KitBench is a straightforward Android benchmark that measures real CPU and memory performance — no synthetic tricks or hidden formulas.
KEY FEATURES
• Open methodology. The app shows the exact algorithms and pseudocode used in each test.
• CPU, FPU, NEON & native ALU. Separate tests for integer (JVM/ART), floating-point (JVM), native ALU and SIMD/NEON — each in single-thread and multi-thread modes.
• RAM bandwidth. Measures large-buffer copy throughput with cache-aware safeguards.

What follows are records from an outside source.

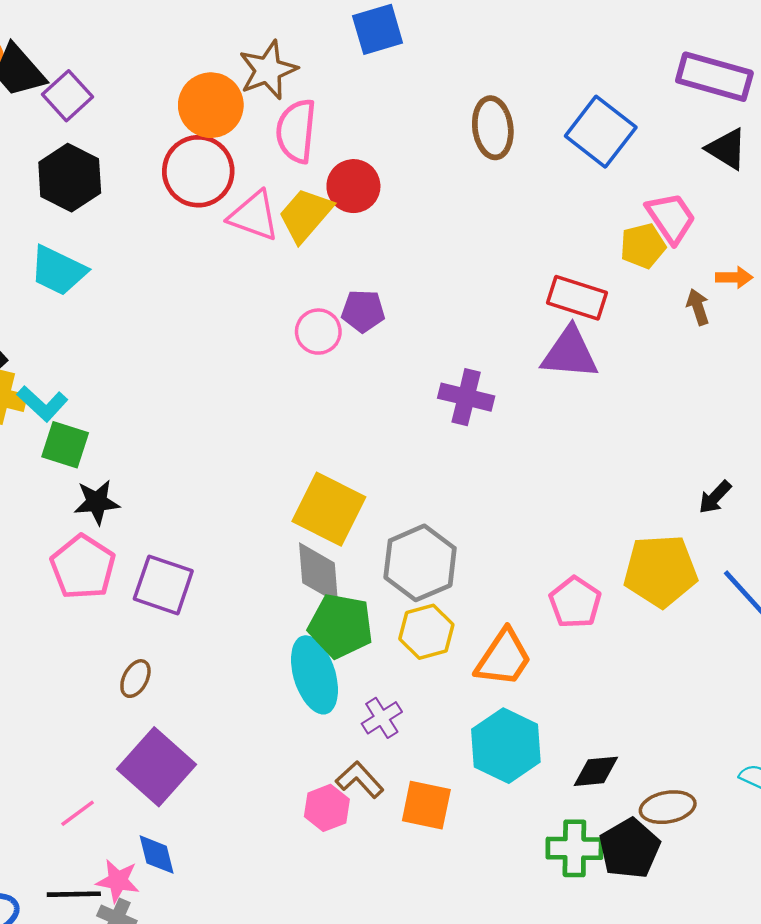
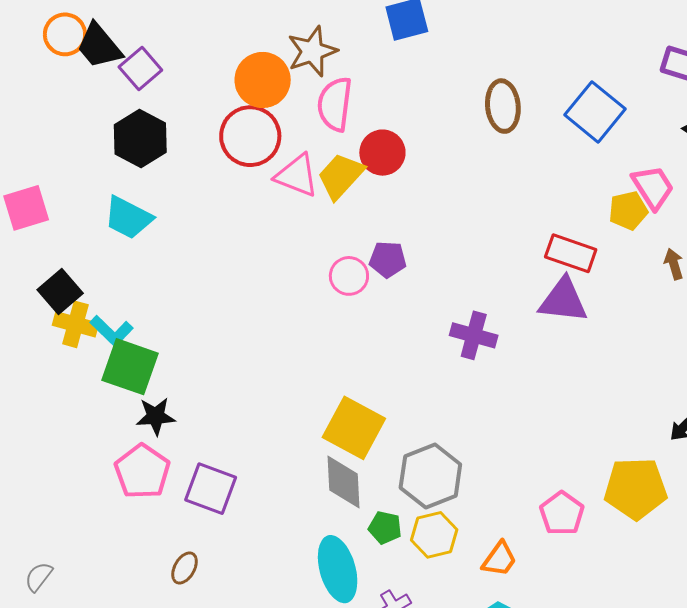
green square: (65, 445) -> (130, 367), size x1.4
green pentagon: (341, 626) -> (385, 528), moved, size x0.6
orange trapezoid: (504, 658) -> (499, 559), size x0.7

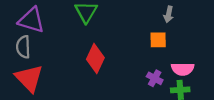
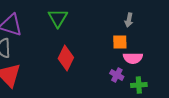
pink semicircle: (183, 69) -> (133, 58), moved

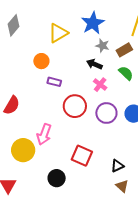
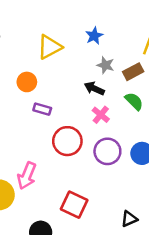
blue star: (93, 23) -> (94, 36), size x0.6
black triangle: (117, 166) -> (129, 219), moved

• Memory latency (LAT). Pointer-chasing over a ring of 64-B nodes; L1 and DRAM presets; results in ns per dependent load.
• Thermals & throttling. Temperature readouts and a “Throttling (~NN%)” badge; in Run all the app cools down to < 65 °C before each test.
• Repeatable results. Fixed durations, consistent buffer sizes and clear units (ops/s, GB/s).
• Private by design. No accounts, no ads, no analytics — everything runs locally.
• Fast & lightweight. Minimal UI, instant start, no unnecessary permissions.
• Modern device support. Works on ARM devices; uses NEON/ASM where available.
HOW IT WORKS
KitBench runs standardized loops directly on your device:
• CPU tests: integer & floating-point math, logic and array access, with separate single-core and multi-core runs.
• RAM test: large-buffer copy to measure effective bandwidth while reducing unrealistic cache effects.
SCORING METHODOLOGY
• Domains: ST (single-thread), MT (multi-thread), BW (RAM bandwidth), LAT (memory latency). Each domain is a geometric mean of normalized sub-tests.
• Normalization: value/ref for higher-is-better (CPU/FPU/ASM/NEON, BW) and ref/value for lower-is-better (LAT).
• Reference anchors (ST): CPU = 0.65e9, FPU = 0.24e9, ASM = 8.0e9, NEON = 6.0e9 ops/s; RAM-copy ST = 27 GB/s.
• MT scaling addendum: MT sub-tests are normalized against an expected scaling model ref_MT(T) = base_per_thread × T^α. Exponents: α_CPU = 0.85, α_VEC (ASM/NEON) = 0.90. ≈1.0× means “as expected”; >1.0× means “better-than-expected scaling”.
• Latency refs: L1 = 1.2 ns, DRAM = 100 ns.
• Aggregate: weighted geometric mean with wST = 0.35, wMT = 0.30, wBW = 0.20, wLAT = 0.15; final score = round(1000 × Aggregate).
TIPS FOR CONSISTENT RESULTS
• Let the device cool and avoid charging during a run.
• Close heavy background apps.
• Watch the badge: “Throttling (~NN%)” usually implies performance loss.
PRIVACY & PERMISSIONS
• Data collection: none.
• Network: not required.
• Permissions: none beyond basics needed for operation.
WHY KITBENCH?
• Objective, repeatable numbers — not “gamified” scores.
• Clear methodology you can verify.
• Useful for enthusiasts, developers and anyone curious about real-world device performance.
FAQ
Q: Why isn’t MT = ST × cores?
A: Real systems scale sub-linearly (memory/cache limits, scheduler overhead, big.LITTLE, thermal throttling, sync).
Q: What is threads^α and why α = 0.85 / 0.90?
A: It’s expected scaling: CPU/FPU α=0.85, ASM/NEON α=0.90. ≈1.0× means “as expected”; >1.0× means “better-than-expected scaling”.
Q: Why reference anchors at all?
A: Sub-tests have different units (ops/s, GB/s, ns). Anchors map them to dimensionless multipliers so domains can be aggregated fairly.
Q: Do anchors favor a particular chipset?
A: No. They set the scale. Devices exceeding expectations get >1.0× and score higher.
Q: Why geometric means and domain weights?
A: To reflect multiplicative effects and avoid domination by one outlier; weights (ST 0.35, MT 0.30, BW 0.20, LAT 0.15) define balance.
Q: Why keep a Java test if ASM/NEON exist?
A: To reflect real JVM/ART behavior (bounds checks, JIT/GC, branches, interpreter↔JIT).
Q: Why do results vary between runs?
A: Background activity, DVFS, temperature, affinity, OS power policies. Keep conditions consistent.
COMPATIBILITY
Android 8.0+ (API 26+); ASM runs in the bitness of the current ABI (armeabi-v7a = 32-bit, arm64-v8a = 64-bit); NEON required on ARMv7-A (present by default on ARM64).